Закон Монастырского... Уберите у мыслителей и ниспровергателей робость, угодливость и новую, смелую, бесстрашную продажность, — это и будет закон Константина Дмитриевича Монастырского. А вообще-то, ребята, разве не обсудили мы за бутылкой сухого, за бутылкой крепленого, за бутылкой днепропетровской водки или мандриковской самогонки все, что ныне предложено нашему народу или выстроенным в очереди злым толпам, которые от него, от народа остались? Разве не прикинули мы двадцать лет назад и первоочередные задачи, и последующие, разве не посмеялись мы над худосочными сегодняшними переменами еще тогда, на молодых и дерзких улицах, на полночных площадях, по которым гуляло наше лунное эхо, смущая постовых милиционеров, — они не трогали нас только из-за того, что не хотели быть замешанными в историю с антигосударственной деятельностью! А сколько было сказано на влюбленных набережных, в пьяных подворотнях, на бестолковых лестничных площадках!
Все было сказано, все.
И теперь у меня такое ощущение, будто я читаю невышедшие наши газеты двадцатилетней давности, газеты, которые мы запросто могли бы выпускать, еще когда нас вышибали из редакций, благопристойных, трусливых и верноподданнических! Кстати, люди, которые гнали Монастырского в шею двадцать лет назад, гонят его и нынче, поскольку перестроились и впали в административный восторг куда раньше Монастырского, куда быстрее, и ликование их оказалось куда блаженнее.
И не надо говорить, что вот мы наконец счастливо прозрели, оплодотворенные всевышним позволением мыслить. Мы давно прозрели. И теперь, когда наши прозрения подхватили газеты, обозреватели и государственные деятели, мы можем спокойно и печально улыбнуться друг другу. Чего уж темнить, ребята, все нынешние политические, экономические, социальные открытия совершены нами еще тогда, но щедрость и безысходность вынуждали пренебрегать ими, поскольку приучены были и научены — пока не одобрят с высот, то тебя вроде и нет, и открытия твоего нет, и вообще, мразь ты и дерьмо. Это намертво сидело в нас, да что там, сидит поныне, и дай нам Бог сил и удачи избавиться от этого за те же два-три поколения.
А пока...
Пока мы опять треплемся, собравшись у бутылки кайдацкого самогона, с великими предосторожностями доставленного в Одинцово верными людьми, опять прозорливо смотрим в простирающееся перед нами ветреное пространство будущего, и все видим, и все понимаем, и бесстрашно предсказываем свершения, поджидающие нас через десятки лет.

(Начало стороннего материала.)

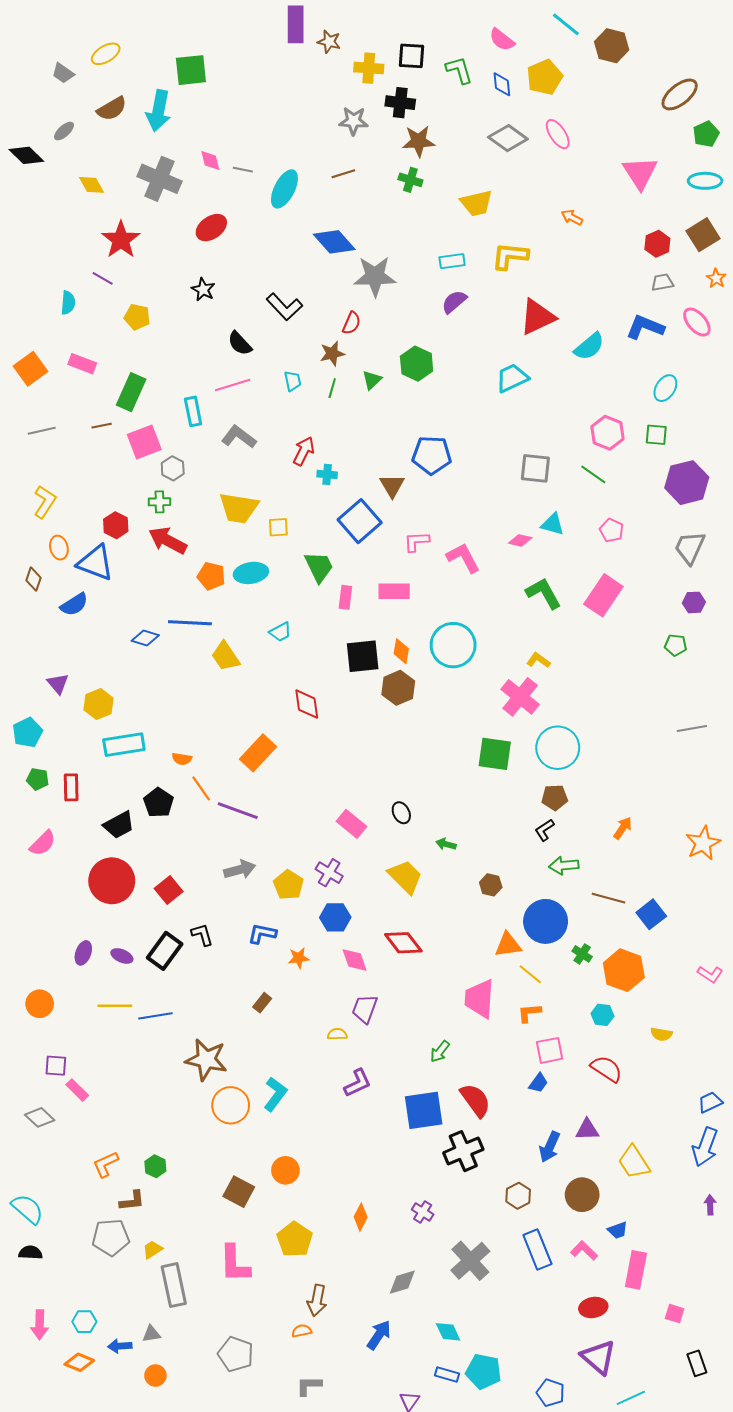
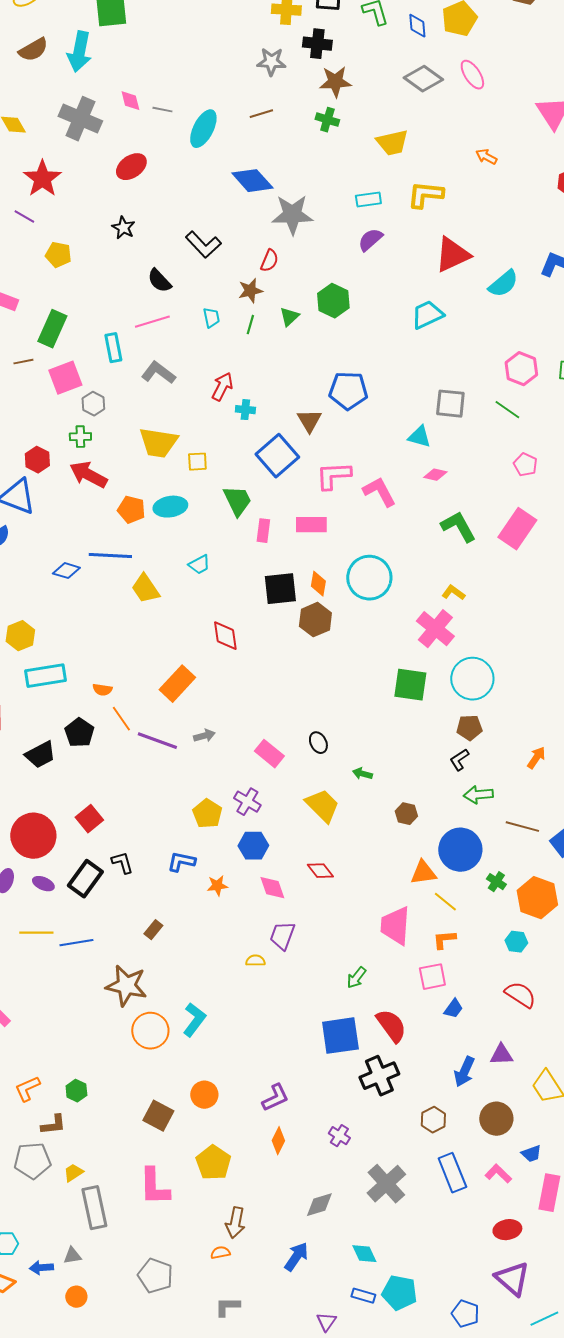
cyan triangle: (553, 524) -> (419, 437), moved
pink L-shape: (417, 541) -> (333, 476), size x1.4
gray arrow: (240, 870) -> (204, 736), moved, size x0.7
red circle: (112, 881) -> (33, 836), moved
red diamond: (403, 943) -> (320, 871), size x0.7
brown rectangle: (262, 1003) -> (153, 930), moved
pink square: (550, 1050) -> (432, 977), moved
purple L-shape: (358, 1083) -> (275, 1098), moved

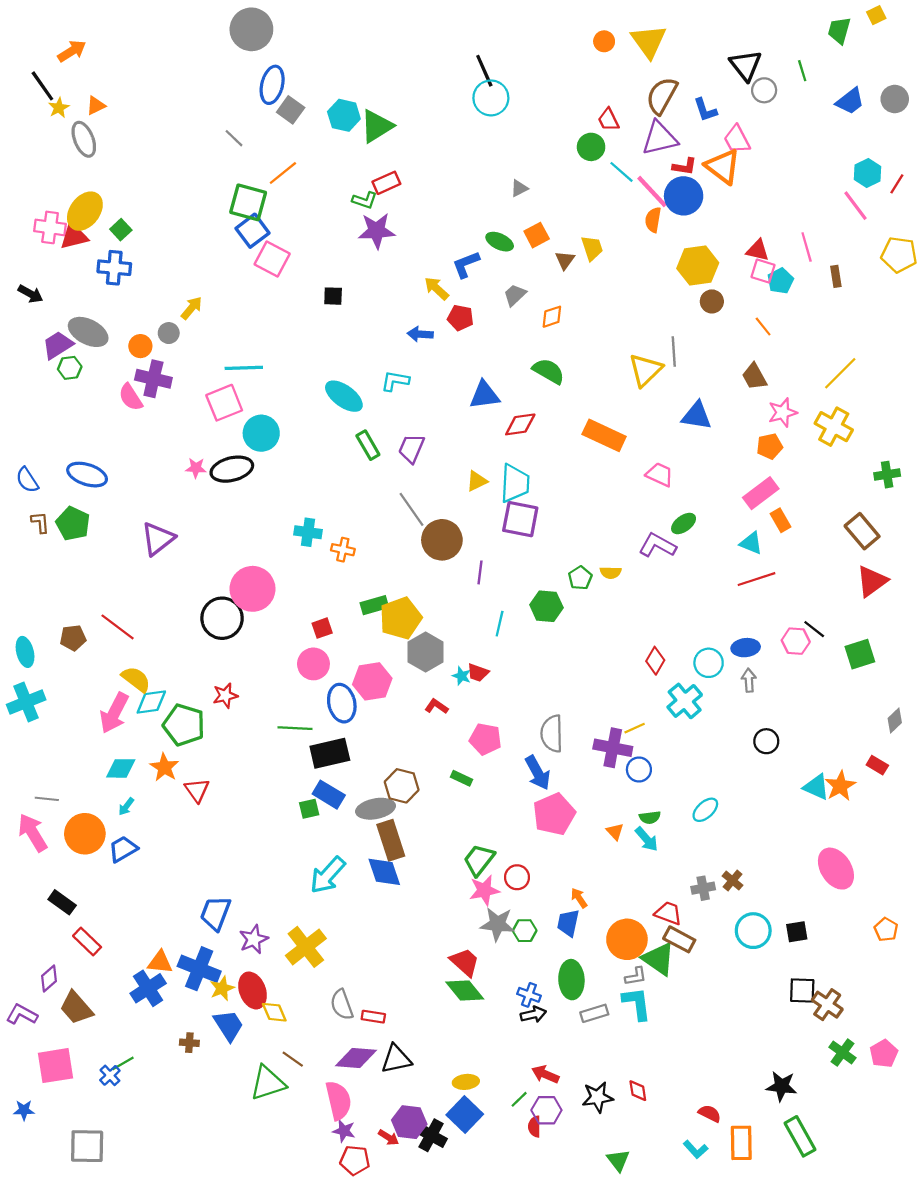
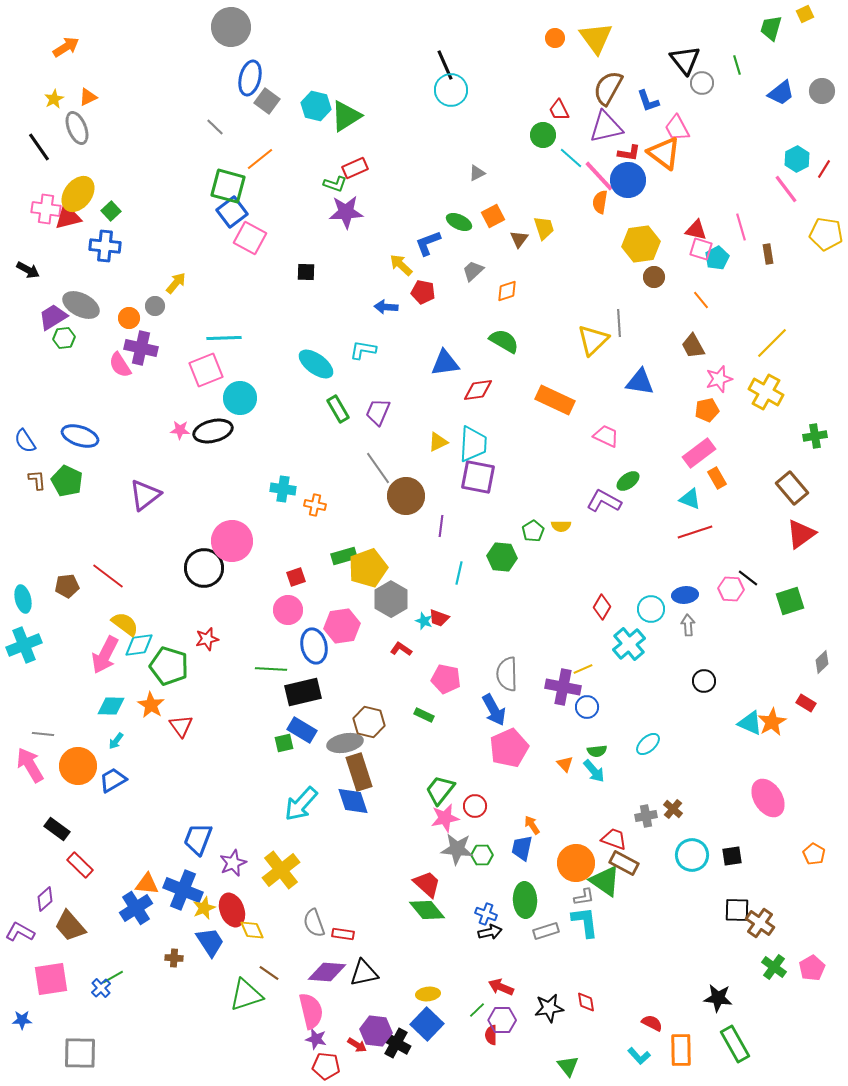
black line: (42, 86) -> (39, 147), moved

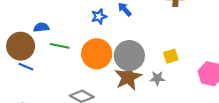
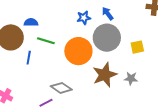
gray circle: (129, 56) -> (107, 38), moved
yellow square: (171, 56) -> (137, 47), moved
blue line: (26, 67) -> (29, 58), moved, turned 72

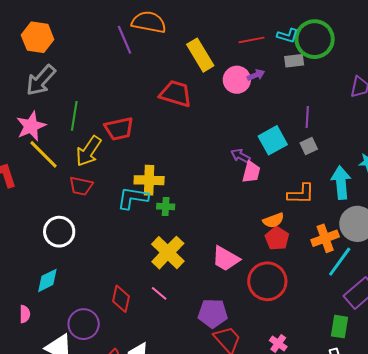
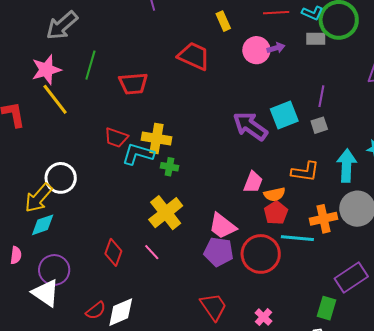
yellow rectangle: (200, 55) -> (223, 21), size x0.6
yellow arrow: (89, 151) -> (39, 198), moved
purple arrow: (241, 156) -> (250, 126), size x1.8
pink trapezoid: (251, 172) -> (253, 182), moved
red trapezoid: (81, 186) -> (116, 138), moved
cyan line: (340, 262) -> (297, 238), moved, turned 52
purple pentagon: (213, 313) -> (219, 252), moved
purple circle: (84, 324) -> (54, 270), moved

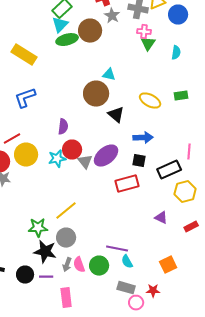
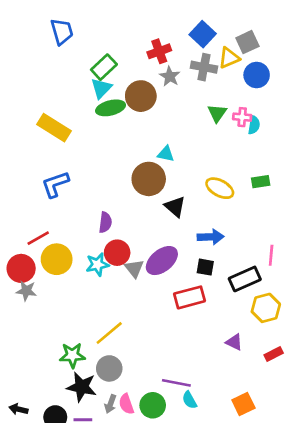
pink cross: (144, 32) -> (242, 117), moved

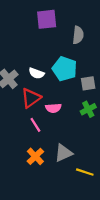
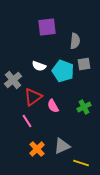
white semicircle: (37, 73) -> (39, 66), moved
gray square: (88, 83) -> (84, 64), moved
pink semicircle: (53, 108) -> (53, 106), turned 64
pink line: (35, 125) -> (27, 121), moved

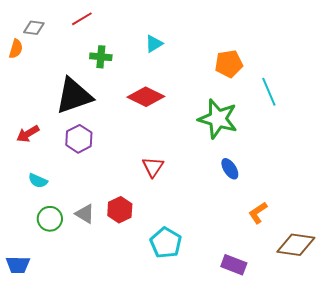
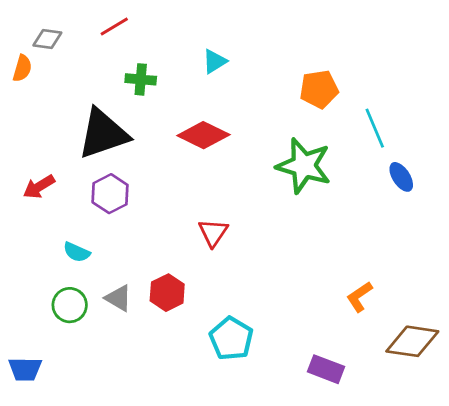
blue ellipse: (230, 169) -> (401, 177), moved
cyan semicircle: (38, 181) -> (77, 252), moved

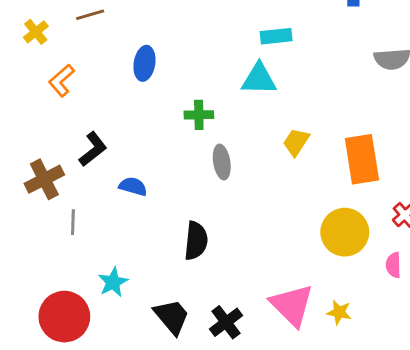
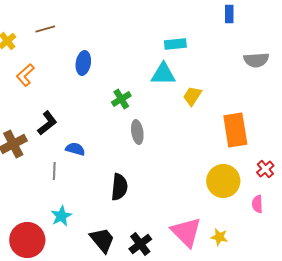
green cross: (199, 115) -> (121, 99), turned -30
yellow trapezoid: (296, 142) -> (192, 96), moved
gray line: (73, 222) -> (54, 171), moved

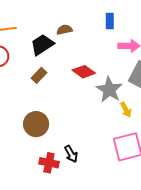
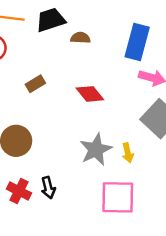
blue rectangle: (110, 21) -> (137, 42), size x1.8
black trapezoid: (42, 45) -> (51, 20), moved
gray star: (109, 90) -> (96, 150), moved

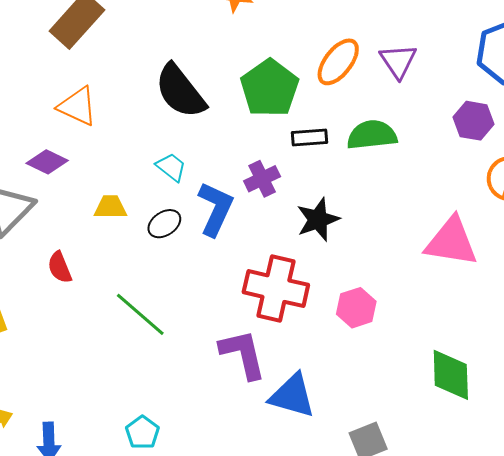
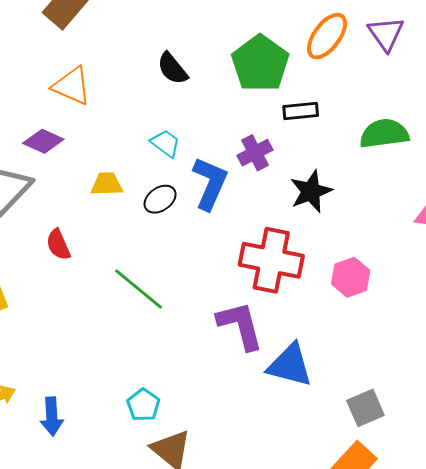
black semicircle: (180, 91) -> (172, 69), size x0.6
green semicircle: (372, 135) -> (384, 134), moved

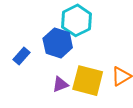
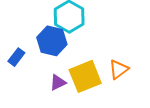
yellow square: (88, 81) -> (85, 76), turned -32

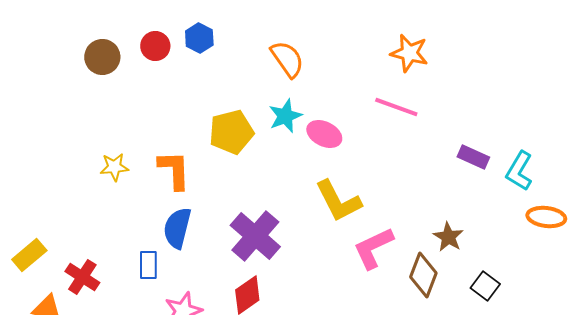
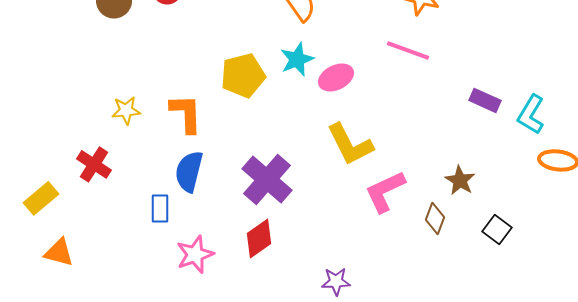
pink ellipse: (324, 134) -> (336, 77), turned -52
brown diamond: (423, 275) -> (435, 218), size x0.7
red cross: (82, 277) -> (94, 164), moved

И даже мой лучший друг Аристарх, милиционер и провидец, послушав нас, ничего не смог добавить, ничего не возразил. А уж насколько дальновиден и всемогущ! Как-то я показал ему фотографию Ошеверова и попросил сказать что-либо об этом человеке. Аристарх, едва взглянув на счастливую, толстомордую физиономию, тут же помрачнел и вернул мне снимок.
— Он мертв, — сказал Аристарх.
И это было правдой.
16
Шихин неподвижно стоял в гуще сада, слушая, как влажно шуршит в листьях дождь. Пронеслась поздняя электричка, и здесь, в яблоневой листве, он ясно представил, как отражаются в озере ее огни. Несется двойной ряд окон, прямой и перевернутый, скапливаются машины у переезда, нетерпеливо мигают красные вспышки, стоит под навесом хмурая дежурная с желтым флажком, намотанным на короткое, как дубинка, древко.
Говорят, желтый цвет — знак прощания.